Data Start Marker

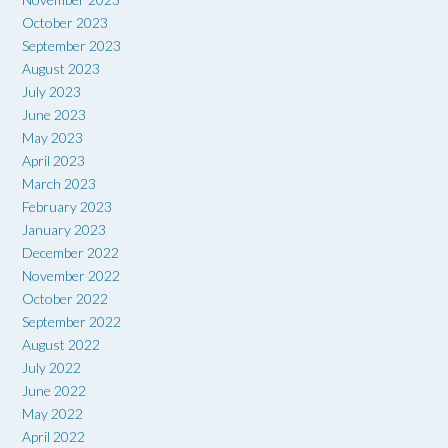
October 2023
September 2023
August 2023
July 2023
June 2023
May 2023
April 2023
March 2023
February 2023
January 2023
December 2022
November 2022
October 2022
September 2022
August 2022
July 2022
June 2022
May 2022
April 2022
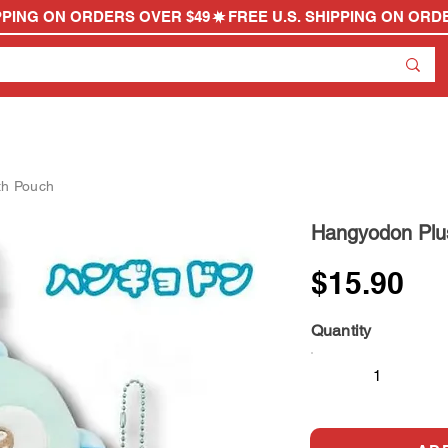
th Pouch
Hangyodon Plu
$15.90
Quantity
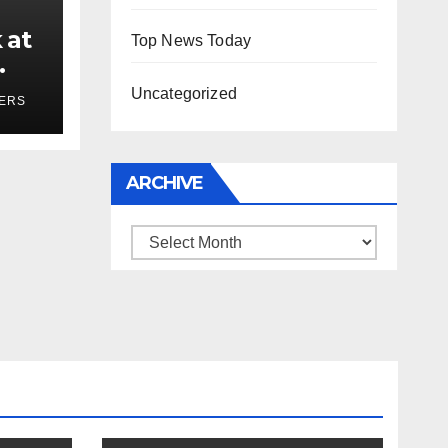
 at
Top News Today
ses
Uncategorized
YERS
ARCHIVE
Archive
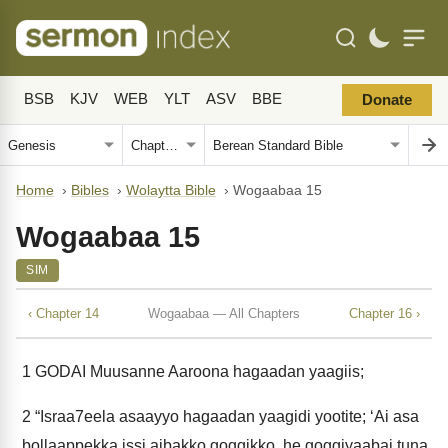
BSB
KJV
WEB
YLT
ASV
BBE
Donate
Home
›
Bibles
›
Wolaytta Bible
›
Wogaabaa 15
Wogaabaa 15
SIM
‹ Chapter 14
Wogaabaa — All Chapters
Chapter 16 ›
1
GODAI Muusanne Aaroona hagaadan yaagiis;
2
“Israa7eela asaayyo hagaadan yaagidi yootite; ‘Ai asa
bollaappekka issi aibakko goggikko, he goggiyaabai tuna.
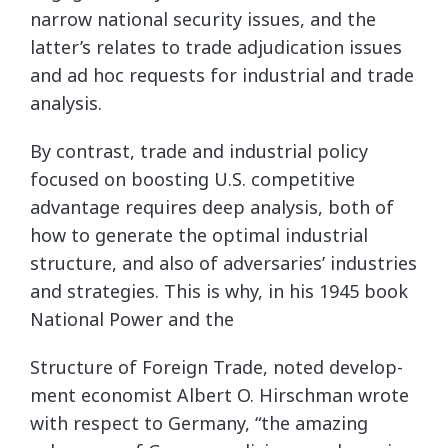
narrow national security issues, and the
latter’s relates to trade adjudication issues
and ad hoc requests for industrial and trade
analysis.
By contrast, trade and industrial policy
focused on boosting U.S. competitive
advantage requires deep analysis, both of
how to generate the optimal industrial
structure, and also of adversaries’ industries
and strategies. This is why, in his 1945 book
National Power and the
Structure of Foreign Trade, noted develop-
ment economist Albert O. Hirschman wrote
with respect to Germany, “the amazing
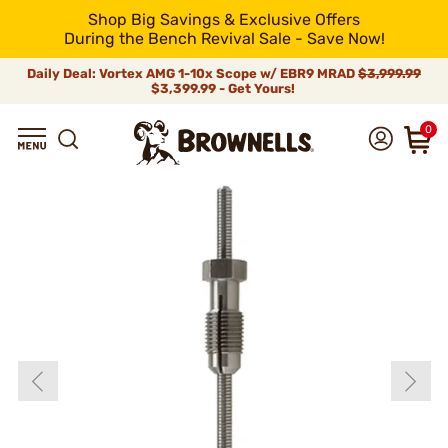
Shop Big Savings & Exclusive Offers
During the Bench Revival Sale - Save Now!
Daily Deal: Vortex AMG 1-10x Scope w/ EBR9 MRAD
$3,999.99
$3,399.99 - Get Yours!
0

Data End Marker

Work to be completed:
From the line containing "and strategies. This is why, in his 1945 book" through the end of the entries, quote each line exactly and nothing else, excluding all pictures.

Response below:
and strategies. This is why, in his 1945 book
National Power and the
Structure of Foreign Trade, noted develop-
ment economist Albert O. Hirschman wrote
with respect to Germany, “the amazing
Shop Big Savings & Exclusive Offers
During the Bench Revival Sale - Save Now!
Daily Deal: Vortex AMG 1-10x Scope w/ EBR9 MRAD
$3,999.99
$3,399.99 - Get Yours!
0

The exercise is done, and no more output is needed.